Rosatom gives global nuclear energy a public relations boost

Rosatom has raised the public relations profile of the global nuclear energy industry by launching the world’s first new-generation lead-cooled fast reactor.

Rosatom achieved a landmark milestone in constructing a power unit with the innovative fast neutron BREST-OD-300 reactor on the Pilot demonstration energy complex (PDEC) site in Seversk, Tomsk Region (West Siberia).

The containment structure is the outer part of the reactor vessel. It provides retention of heat-insulating concrete, forming an additional localizing barrier of protection, which surrounds the boundary of the coolant circuit. On its surface, the temperature should not exceed 60 degrees Celsius, and the radiation background is equal to the natural background.

The PDEC facilities are developed under Rosatom’s strategic “Proryv” project (“the Breakthrough”). In addition to the power unit, it also includes facilities of the on-site closed nuclear fuel cycle – a unit for the fabrication of uranium-plutonium nitride fuel, as well as a unit for reprocessing of irradiated fuel.

“We have started installation of the world’s first lead-cooled fast reactor, the fourth generation reactor BREST-OD-300. Unlike traditional light-water VVER thermal reactors, BREST has an integral layout. Its vessel is not an all-metal structure like the VVER, but a metal-concrete structure with metal cavities to accommodate the primary circuit equipment.

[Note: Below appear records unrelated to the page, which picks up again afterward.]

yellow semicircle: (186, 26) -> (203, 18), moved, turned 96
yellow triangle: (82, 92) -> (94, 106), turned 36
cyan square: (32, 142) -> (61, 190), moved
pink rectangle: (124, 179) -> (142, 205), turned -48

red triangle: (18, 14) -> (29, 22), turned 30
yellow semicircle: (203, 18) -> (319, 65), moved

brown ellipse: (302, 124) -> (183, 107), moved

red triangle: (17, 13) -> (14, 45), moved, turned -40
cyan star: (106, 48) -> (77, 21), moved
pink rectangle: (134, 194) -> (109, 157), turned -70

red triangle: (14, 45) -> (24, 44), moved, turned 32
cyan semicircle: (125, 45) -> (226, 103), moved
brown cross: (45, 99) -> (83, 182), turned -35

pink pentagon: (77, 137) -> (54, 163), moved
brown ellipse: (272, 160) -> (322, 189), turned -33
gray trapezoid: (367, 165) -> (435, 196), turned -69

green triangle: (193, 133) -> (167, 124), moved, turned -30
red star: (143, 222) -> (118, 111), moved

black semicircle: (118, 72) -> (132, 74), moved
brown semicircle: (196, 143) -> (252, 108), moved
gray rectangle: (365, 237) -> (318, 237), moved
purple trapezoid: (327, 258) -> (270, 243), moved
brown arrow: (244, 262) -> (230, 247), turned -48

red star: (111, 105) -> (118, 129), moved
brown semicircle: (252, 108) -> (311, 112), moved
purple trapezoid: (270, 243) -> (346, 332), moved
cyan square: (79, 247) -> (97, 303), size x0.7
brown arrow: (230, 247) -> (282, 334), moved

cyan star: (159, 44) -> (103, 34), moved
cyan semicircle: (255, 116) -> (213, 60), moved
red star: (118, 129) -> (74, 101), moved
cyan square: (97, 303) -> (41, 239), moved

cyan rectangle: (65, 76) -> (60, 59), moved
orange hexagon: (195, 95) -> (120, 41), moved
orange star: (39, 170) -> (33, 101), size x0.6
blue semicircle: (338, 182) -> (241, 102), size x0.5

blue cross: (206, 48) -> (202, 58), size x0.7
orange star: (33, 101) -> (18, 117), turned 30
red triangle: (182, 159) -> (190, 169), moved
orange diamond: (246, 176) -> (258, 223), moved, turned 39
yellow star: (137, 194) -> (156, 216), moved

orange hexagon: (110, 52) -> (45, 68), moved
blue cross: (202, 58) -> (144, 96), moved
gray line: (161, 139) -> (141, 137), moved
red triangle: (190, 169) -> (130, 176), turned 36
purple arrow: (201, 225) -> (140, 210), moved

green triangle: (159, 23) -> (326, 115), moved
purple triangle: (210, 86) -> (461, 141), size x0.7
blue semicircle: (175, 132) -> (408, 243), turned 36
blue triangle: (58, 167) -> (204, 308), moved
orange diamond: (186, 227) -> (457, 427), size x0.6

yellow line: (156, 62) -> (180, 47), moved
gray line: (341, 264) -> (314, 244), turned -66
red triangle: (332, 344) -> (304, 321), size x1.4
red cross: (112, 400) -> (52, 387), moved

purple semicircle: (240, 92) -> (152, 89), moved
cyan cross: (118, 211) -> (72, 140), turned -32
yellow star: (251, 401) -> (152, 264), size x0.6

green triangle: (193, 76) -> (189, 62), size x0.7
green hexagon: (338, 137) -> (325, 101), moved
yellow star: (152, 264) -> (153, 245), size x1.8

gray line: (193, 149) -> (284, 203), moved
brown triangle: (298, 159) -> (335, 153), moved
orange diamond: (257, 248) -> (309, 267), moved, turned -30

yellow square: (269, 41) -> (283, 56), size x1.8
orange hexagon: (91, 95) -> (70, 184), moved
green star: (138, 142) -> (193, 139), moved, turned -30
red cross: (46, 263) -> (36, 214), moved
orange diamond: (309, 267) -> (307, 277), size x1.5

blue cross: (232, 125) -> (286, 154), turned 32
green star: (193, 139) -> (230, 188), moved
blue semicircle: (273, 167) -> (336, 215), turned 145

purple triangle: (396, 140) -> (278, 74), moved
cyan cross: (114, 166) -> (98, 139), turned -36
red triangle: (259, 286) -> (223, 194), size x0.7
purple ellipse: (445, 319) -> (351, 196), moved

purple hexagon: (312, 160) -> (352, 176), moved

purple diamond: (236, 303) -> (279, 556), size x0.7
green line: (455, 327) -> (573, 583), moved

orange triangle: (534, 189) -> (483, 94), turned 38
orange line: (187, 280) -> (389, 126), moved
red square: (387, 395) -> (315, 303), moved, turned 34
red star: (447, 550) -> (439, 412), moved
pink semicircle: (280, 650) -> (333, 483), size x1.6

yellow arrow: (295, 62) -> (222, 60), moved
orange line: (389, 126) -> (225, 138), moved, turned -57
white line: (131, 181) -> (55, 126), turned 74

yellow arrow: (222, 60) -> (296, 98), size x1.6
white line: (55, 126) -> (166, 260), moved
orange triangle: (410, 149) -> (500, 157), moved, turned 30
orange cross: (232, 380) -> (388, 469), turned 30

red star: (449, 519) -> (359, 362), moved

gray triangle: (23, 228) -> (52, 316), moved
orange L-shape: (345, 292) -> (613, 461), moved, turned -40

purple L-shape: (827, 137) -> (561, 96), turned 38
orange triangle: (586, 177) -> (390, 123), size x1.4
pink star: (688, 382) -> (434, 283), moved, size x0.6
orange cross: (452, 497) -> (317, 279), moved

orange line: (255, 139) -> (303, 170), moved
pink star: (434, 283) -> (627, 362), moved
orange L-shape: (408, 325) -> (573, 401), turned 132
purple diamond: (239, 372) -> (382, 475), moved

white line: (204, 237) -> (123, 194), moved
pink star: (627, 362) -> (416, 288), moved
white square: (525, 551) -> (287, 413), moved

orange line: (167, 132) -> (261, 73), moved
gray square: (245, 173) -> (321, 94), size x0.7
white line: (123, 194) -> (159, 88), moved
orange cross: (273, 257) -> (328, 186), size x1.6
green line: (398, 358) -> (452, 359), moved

“The space between the cavities should be gradually filled with concrete filler during construction. In addition, the BREST vessel is larger in size, it can be delivered only in parts, and the final assembly is possible only at the PDEC construction site,” commented Vadim Lemekhov, Chief Designer of the BREST-OD-300 reactor unit and General Designer of the “Breakthrough” project team.

A third of the almost 30 countries currently considering nuclear power are in Africa. Egypt, Ghana, Kenya, Morocco, Niger, Nigeria and Sudan have already engaged with the IAEA to assess their readiness to embark on a nuclear programme. Algeria, Tunisia, Uganda, Zambia and others are also studying the possibility of nuclear power.

According to the 2022 edition of “Climate Change and Nuclear Power” by IAEA, some 600 million people and 10 million small businesses in Africa have no reliable source of electricity and that, increasingly, connection to a national grid is no guarantee of electricity supply. Africa’s energy demand is increasing twice as fast as the global average, largely driven by urban population growth.

Russian experience can be useful for many countries. South Africa’s history with nuclear technology is also very notable. The success story of nuclear technology in South Africa is multifaceted, encompassing not only the generation of electricity but also advancements in medicine, agriculture, and science.

PR and nuclear power

Rosatom gives global nuclear energy a public relations boost

The global Nuclear energy industry has often suffered from a negative perception. Rosatom’s latest initiative will certainly raise the industry’s public relations profile.